Write the records out again exactly as they read, dropping any picture they hold.
**** Source information
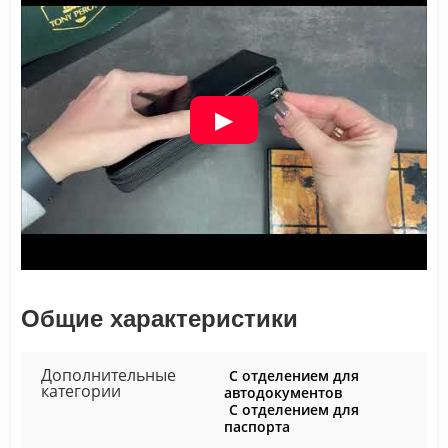
Общие характеристики
Дополнительные
С отделением для
категории
автодокументов
С отделением для
паспорта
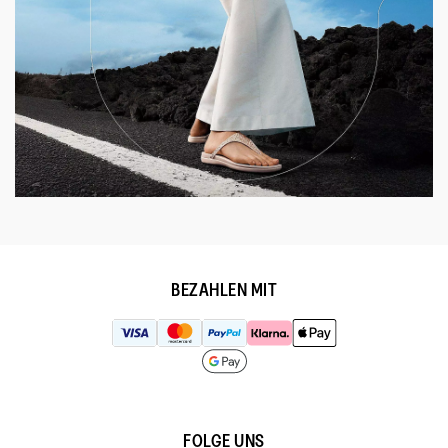
BEZAHLEN MIT
FOLGE UNS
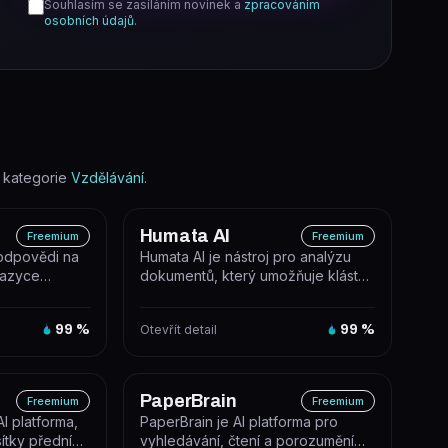
Souhlasím se zasíláním novinek a
zpracováním
osobních údajů
.
 kategorie
Vzdělávání
.
Humata AI
Freemium
Freemium
odpovědi na
Humata AI je nástroj pro analýzu
jazyce
dokumentů, který umožňuje klást
lostní báze a
otázky nad nahranými soubory a...
99
%
Otevřít detail
99
%
PaperBrain
Freemium
Freemium
I platforma,
PaperBrain je AI platforma pro
sítky předních
vyhledávání, čtení a porozumění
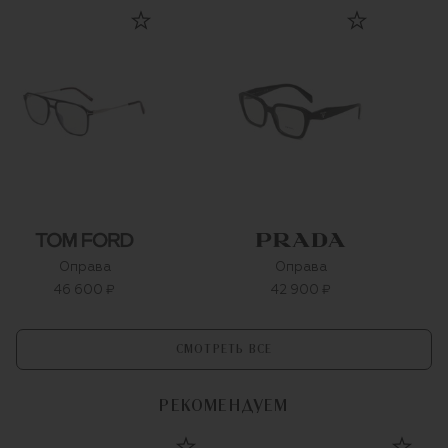
Оправа
Оправа
46 600 ₽
42 900 ₽
СМОТРЕТЬ ВСЕ
РЕКОМЕНДУЕМ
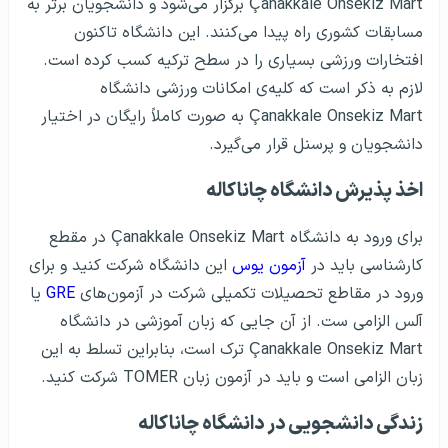
Çanakkale Onsekiz Mart برگزار می‌شود و دانشجویان برتر به
مسابقات کشوری راه پیدا می‌کنند. این دانشگاه تاکنون
افتخارات ورزشی بسیاری را در سطح ترکیه کسب کرده است.
لازم به ذکر است که کلیه‌ی امکانات ورزشی دانشگاه
Çanakkale Onsekiz Mart به صورت کاملاً رایگان در اختیار
دانشجویان و پرسنل قرار می‌گیرد.
اخذ پذیرش دانشگاه چاناکاله
برای ورود به دانشگاه Çanakkale Onsekiz Mart در مقطع
کارشناسی باید در
آزمون یوس
این دانشگاه شرکت کنید و برای
ورود در مقاطع تحصیلات تکمیلی شرکت در آزمون‌های
GRE
یا
آلس الزامی ست. از آن جایی که زبان آموزشی در دانشگاه
Çanakkale Onsekiz Mart ترک است، بنابراین تسلط به این
زبان الزامی است و باید در آزمون زبان TOMER شرکت کنید.
زندگی دانشجویی در دانشگاه چاناکاله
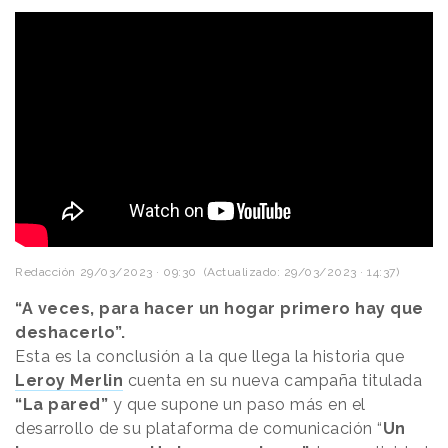
Redacción
29/03/2023 · 09:30
(Actualizado: 29/03/2023 · 14:37)
“A veces, para hacer un hogar primero hay que
deshacerlo”.
Esta es la conclusión a la que llega la historia que
Leroy Merlin
cuenta en su nueva campaña titulada
“La pared”
y que supone un paso más en el
desarrollo de su plataforma de comunicación “
Un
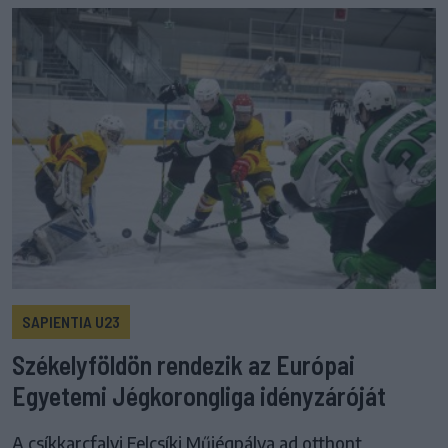
SAPIENTIA U23
Székelyföldön rendezik az Európai
Egyetemi Jégkorongliga idényzáróját
A csíkkarcfalvi Felcsíki Műjégpálya ad otthont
********
Solution:
Общие характеристики
Дополнительные
С отделением для
категории
автодокументов
С отделением для
паспорта
BEZAHLEN MIT
FOLGE UNS
Souhlasím se zasíláním novinek a
zpracováním
osobních údajů
.
 kategorie
Vzdělávání
.
Humata AI
Freemium
Freemium
odpovědi na
Humata AI je nástroj pro analýzu
jazyce
dokumentů, který umožňuje klást
lostní báze a
otázky nad nahranými soubory a...
99
%
Otevřít detail
99
%
PaperBrain
Freemium
Freemium
I platforma,
PaperBrain je AI platforma pro
sítky předních
vyhledávání, čtení a porozumění
Оправа
Оправа
46 600 ₽
42 900 ₽
СМОТРЕТЬ ВСЕ
РЕКОМЕНДУЕМ
Çanakkale Onsekiz Mart برگزار می‌شود و دانشجویان برتر به
مسابقات کشوری راه پیدا می‌کنند. این دانشگاه تاکنون
افتخارات ورزشی بسیاری را در سطح ترکیه کسب کرده است.
لازم به ذکر است که کلیه‌ی امکانات ورزشی دانشگاه
Çanakkale Onsekiz Mart به صورت کاملاً رایگان در اختیار
دانشجویان و پرسنل قرار می‌گیرد.
اخذ پذیرش دانشگاه چاناکاله
برای ورود به دانشگاه Çanakkale Onsekiz Mart در مقطع
کارشناسی باید در
آزمون یوس
این دانشگاه شرکت کنید و برای
ورود در مقاطع تحصیلات تکمیلی شرکت در آزمون‌های
GRE
یا
آلس الزامی ست. از آن جایی که زبان آموزشی در دانشگاه
Çanakkale Onsekiz Mart ترک است، بنابراین تسلط به این
زبان الزامی است و باید در آزمون زبان TOMER شرکت کنید.
زندگی دانشجویی در دانشگاه چاناکاله
Redacción
29/03/2023 · 09:30
(Actualizado: 29/03/2023 · 14:37)
“A veces, para hacer un hogar primero hay que
deshacerlo”.
Esta es la conclusión a la que llega la historia que
Leroy Merlin
cuenta en su nueva campaña titulada
“La pared”
y que supone un paso más en el
desarrollo de su plataforma de comunicación “
Un
SAPIENTIA U23
Székelyföldön rendezik az Európai
Egyetemi Jégkorongliga idényzáróját
A csíkkarcfalvi Felcsíki Műjégpálya ad otthont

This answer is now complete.